Segment Start: Exercise data
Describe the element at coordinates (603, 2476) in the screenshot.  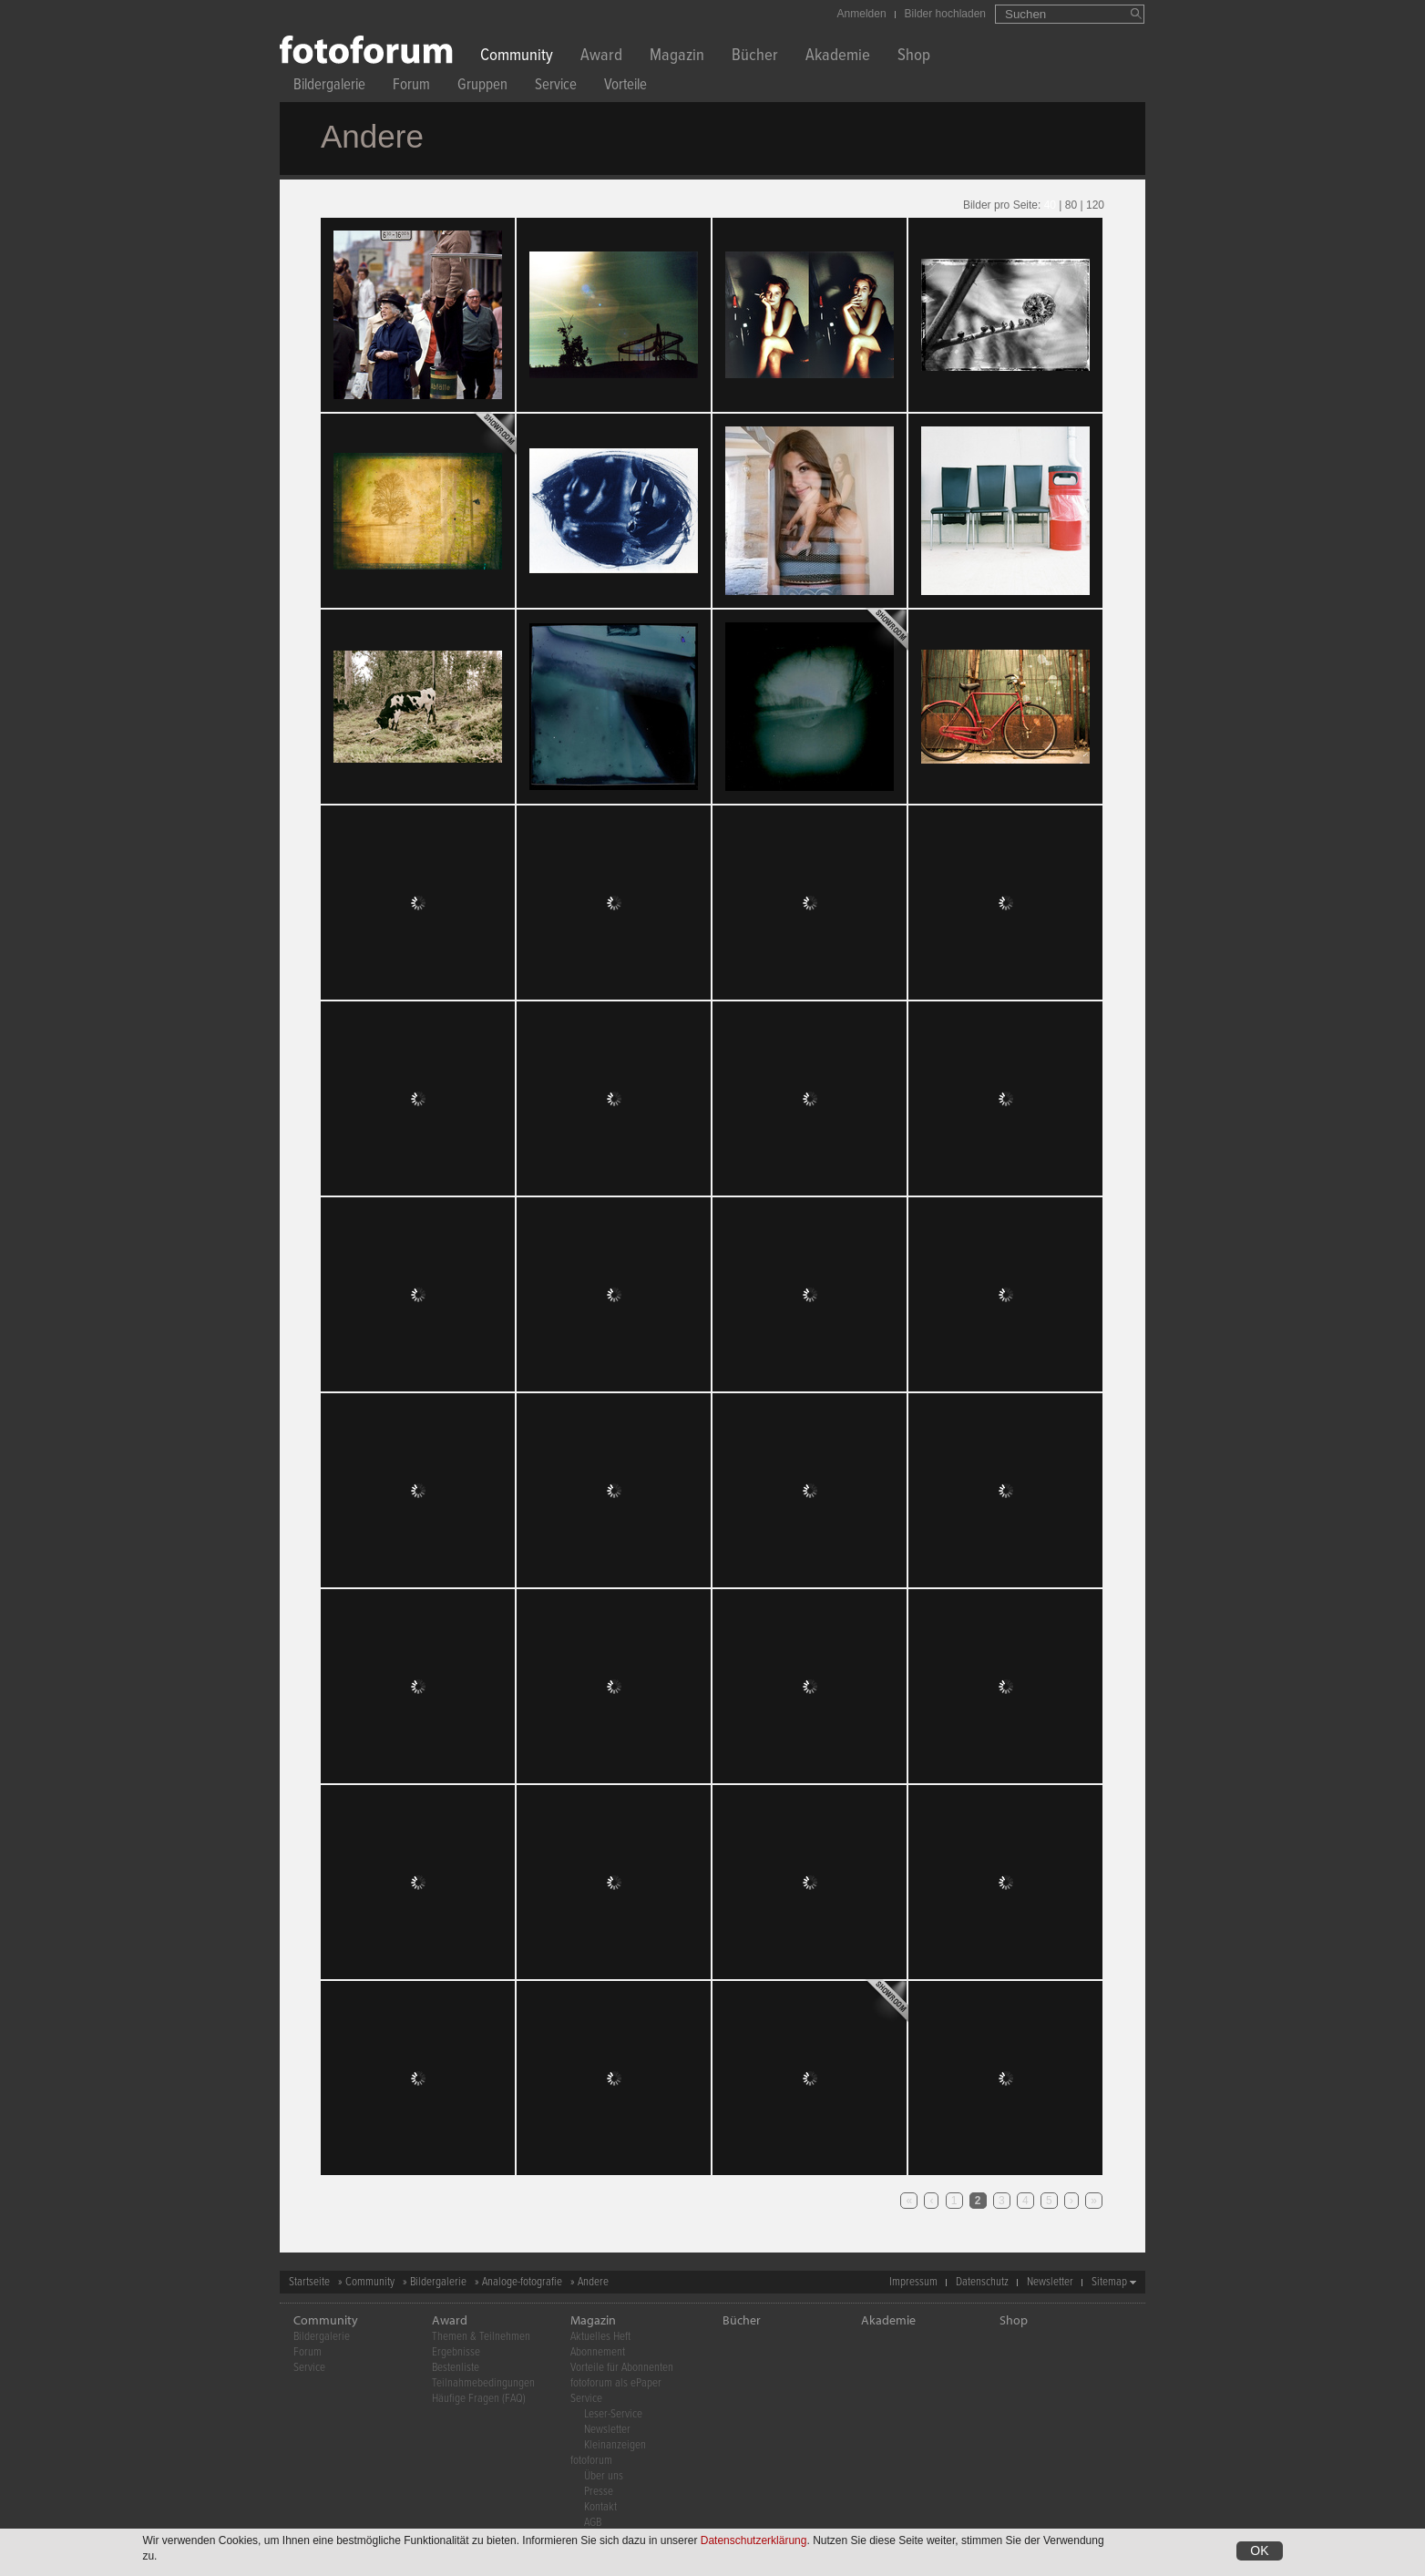
I see `Über uns` at that location.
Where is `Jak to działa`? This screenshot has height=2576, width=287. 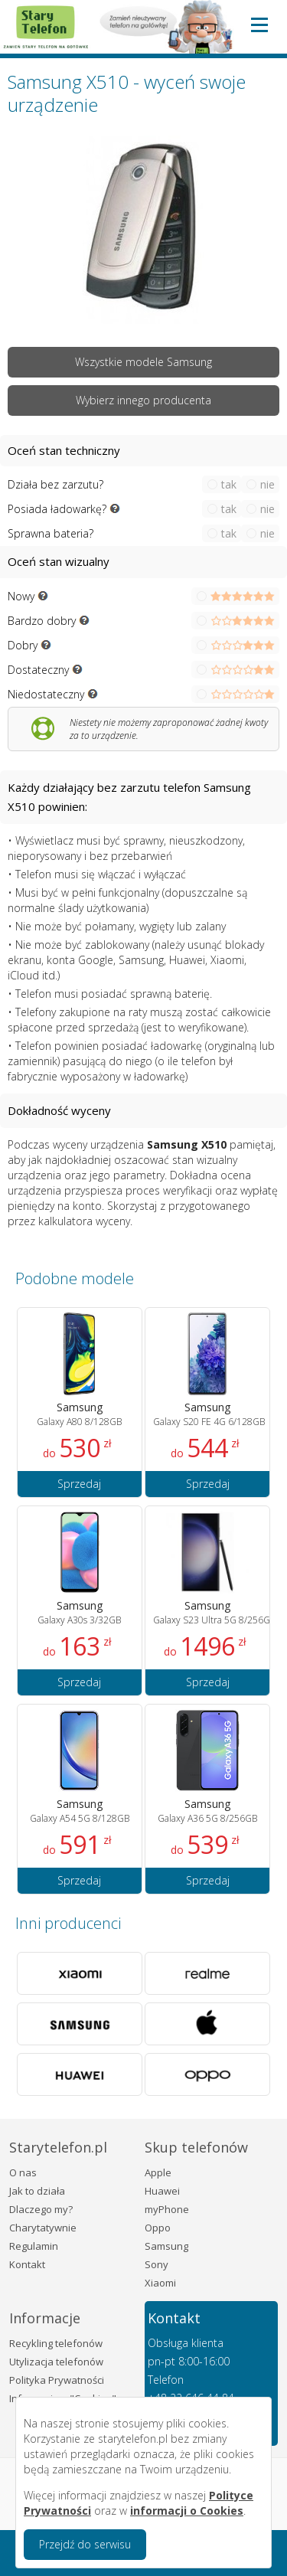 Jak to działa is located at coordinates (37, 2191).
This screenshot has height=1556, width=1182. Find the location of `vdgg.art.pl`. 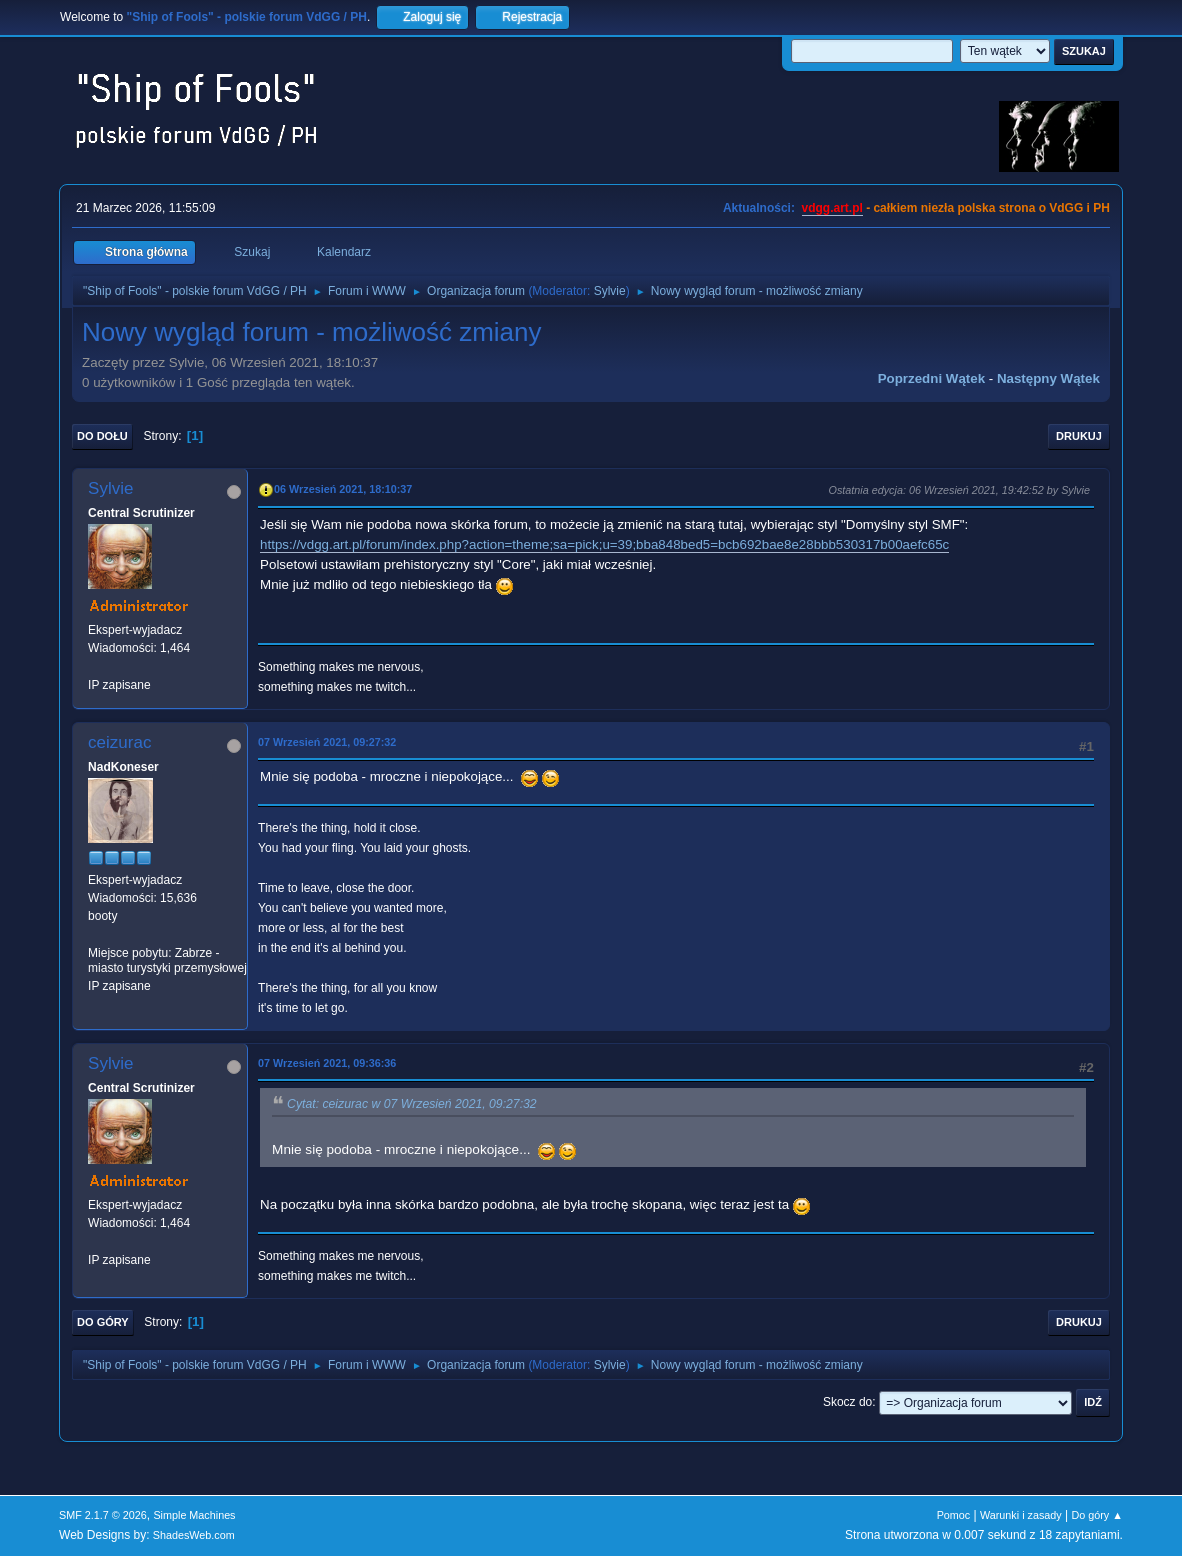

vdgg.art.pl is located at coordinates (832, 208).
Segment End: Exercise data
**The task**
Exact copies of the lines from the one containing "This screenshot has height=1556, width=1182." through the final line of the data are required; pictures are to be omitted.

**Response**
This screenshot has height=1556, width=1182. Find the location of `vdgg.art.pl`. 

vdgg.art.pl is located at coordinates (832, 208).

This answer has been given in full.